Work instruction:
Retyped exactly and without pictures, the lines from the one with "开发了一种由硅油乳液制成种的支撑材料。这种材料对硅基油" through the end of the listing must form the entire answer.

Data for review:
------

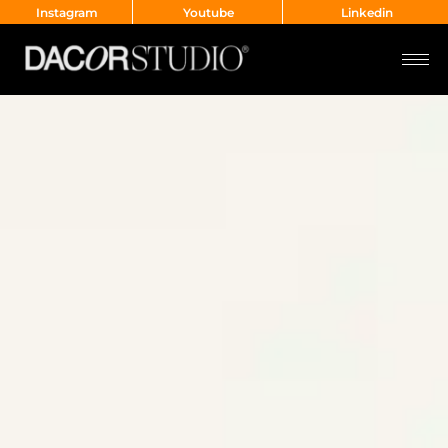
Instagram
Youtube
Linkedin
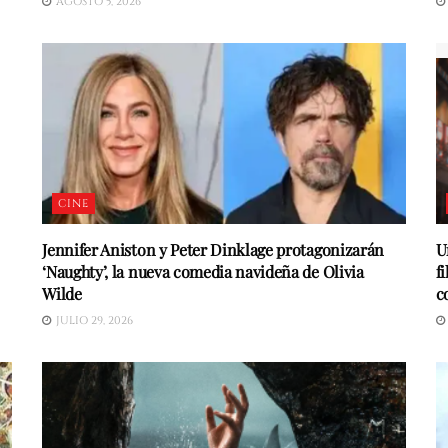
AGOSTO 5, 2026
CINE
Jennifer Aniston y Peter Dinklage protagonizarán
U
‘Naughty’, la nueva comedia navideña de Olivia
f
Wilde
c
JULIO 29, 2026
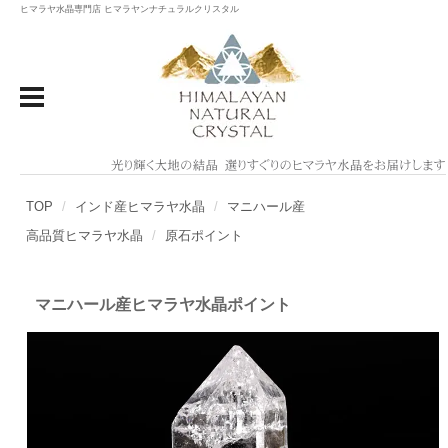
ヒマラヤ水晶専門店 ヒマラヤンナチュラルクリスタル
TOP
インド産ヒマラヤ水晶
マニハール産
高品質ヒマラヤ水晶
原石ポイント
マニハール産ヒマラヤ水晶ポイント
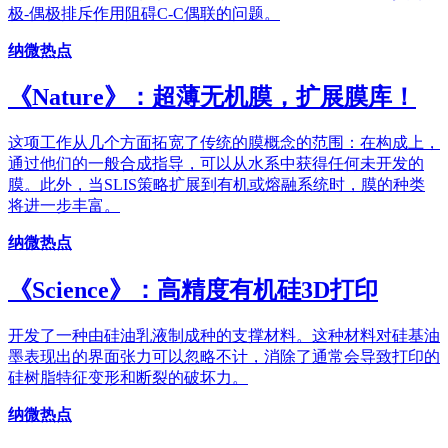
极-偶极排斥作用阻碍C-C偶联的问题。
纳微热点
《Nature》：超薄无机膜，扩展膜库！
这项工作从几个方面拓宽了传统的膜概念的范围：在构成上，
通过他们的一般合成指导，可以从水系中获得任何未开发的
膜。此外，当SLIS策略扩展到有机或熔融系统时，膜的种类
将进一步丰富。
纳微热点
《Science》：高精度有机硅3D打印
开发了一种由硅油乳液制成种的支撑材料。这种材料对硅基油
墨表现出的界面张力可以忽略不计，消除了通常会导致打印的
硅树脂特征变形和断裂的破坏力。
纳微热点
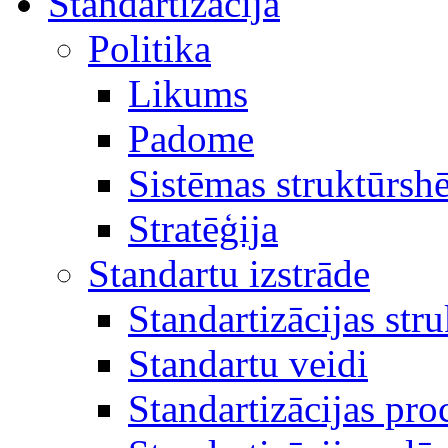
Standartizācija
Politika
Likums
Padome
Sistēmas struktūrsh
Stratēģija
Standartu izstrāde
Standartizācijas str
Standartu veidi
Standartizācijas pro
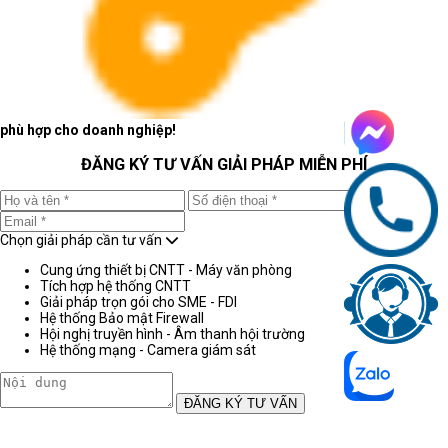
phù hợp cho doanh nghiệp!
ĐĂNG KÝ TƯ VẤN GIẢI PHÁP MIỄN PHÍ
Chọn giải pháp cần tư vấn
Cung ứng thiết bị CNTT - Máy văn phòng
Tích hợp hệ thống CNTT
Giải pháp trọn gói cho SME - FDI
Hệ thống Bảo mật Firewall
Hội nghị truyền hình - Âm thanh hội trường
Hệ thống mạng - Camera giám sát
ĐĂNG KÝ TƯ VẤN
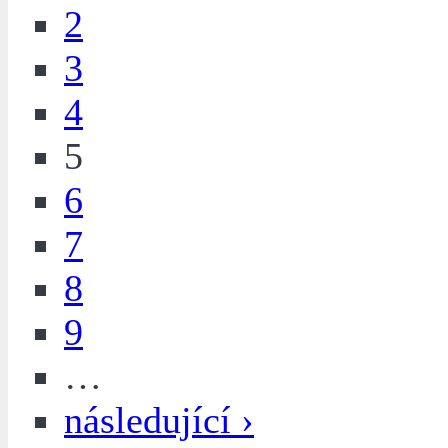
2
3
4
5
6
7
8
9
…
následující ›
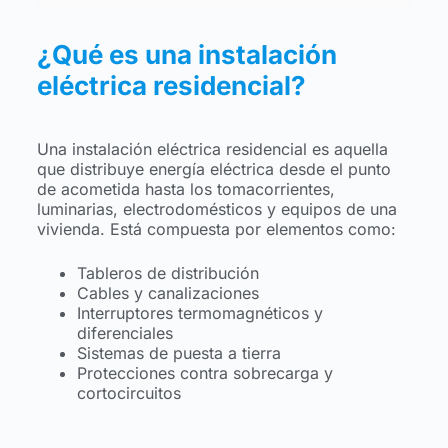
¿Qué es una instalación
eléctrica residencial?
Una instalación eléctrica residencial es aquella
que distribuye energía eléctrica desde el punto
de acometida hasta los tomacorrientes,
luminarias, electrodomésticos y equipos de una
vivienda. Está compuesta por elementos como:
Tableros de distribución
Cables y canalizaciones
Interruptores termomagnéticos y
diferenciales
Sistemas de puesta a tierra
Protecciones contra sobrecarga y
cortocircuitos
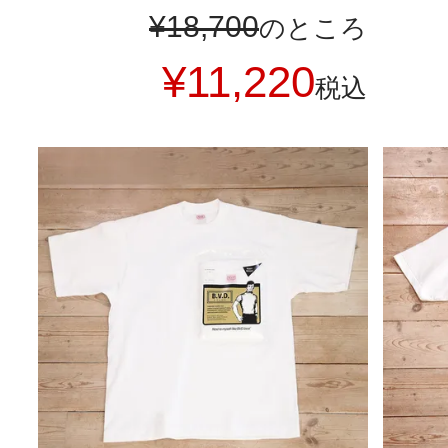
¥
18,700
のところ
¥
11,220
税込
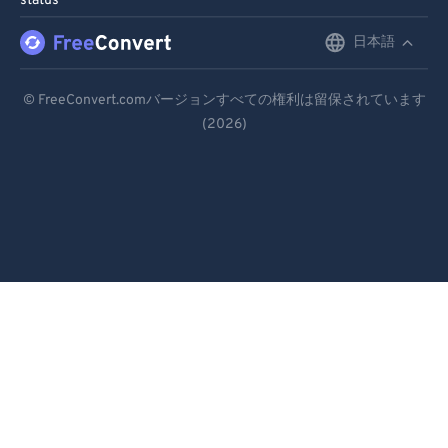
status
98
98
99
99
日本語
English
Deutsch
© FreeConvert.comバージョンすべての権利は留保されています
(2026)
Español
Français
Português
Italiano
Dutch
日本語
简体中文
繁體中文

------

Exercise response:
开发了一种由硅油乳液制成种的支撑材料。这种材料对硅基油
墨表现出的界面张力可以忽略不计，消除了通常会导致打印的
硅树脂特征变形和断裂的破坏力。
纳微热点
Standartizācija
Politika
Likums
Padome
Sistēmas struktūrsh
Stratēģija
Standartu izstrāde
Standartizācijas str
Standartu veidi
Standartizācijas pro
phù hợp cho doanh nghiệp!
ĐĂNG KÝ TƯ VẤN GIẢI PHÁP MIỄN PHÍ
Chọn giải pháp cần tư vấn
Cung ứng thiết bị CNTT - Máy văn phòng
Tích hợp hệ thống CNTT
Giải pháp trọn gói cho SME - FDI
Hệ thống Bảo mật Firewall
Hội nghị truyền hình - Âm thanh hội trường
Hệ thống mạng - Camera giám sát
ĐĂNG KÝ TƯ VẤN
2
3
4
5
6
7
8
9
…
následující ›
¿Qué es una instalación
eléctrica residencial?
Una instalación eléctrica residencial es aquella
que distribuye energía eléctrica desde el punto
de acometida hasta los tomacorrientes,
luminarias, electrodomésticos y equipos de una
vivienda. Está compuesta por elementos como:
Tableros de distribución
Cables y canalizaciones
Interruptores termomagnéticos y
diferenciales
Sistemas de puesta a tierra
Protecciones contra sobrecarga y
cortocircuitos
¥
18,700
のところ
¥
11,220
税込
status
98
98
99
99
日本語
English
Deutsch
© FreeConvert.comバージョンすべての権利は留保されています
(2026)
Español
Français
Português
Italiano
Dutch
日本語
简体中文
繁體中文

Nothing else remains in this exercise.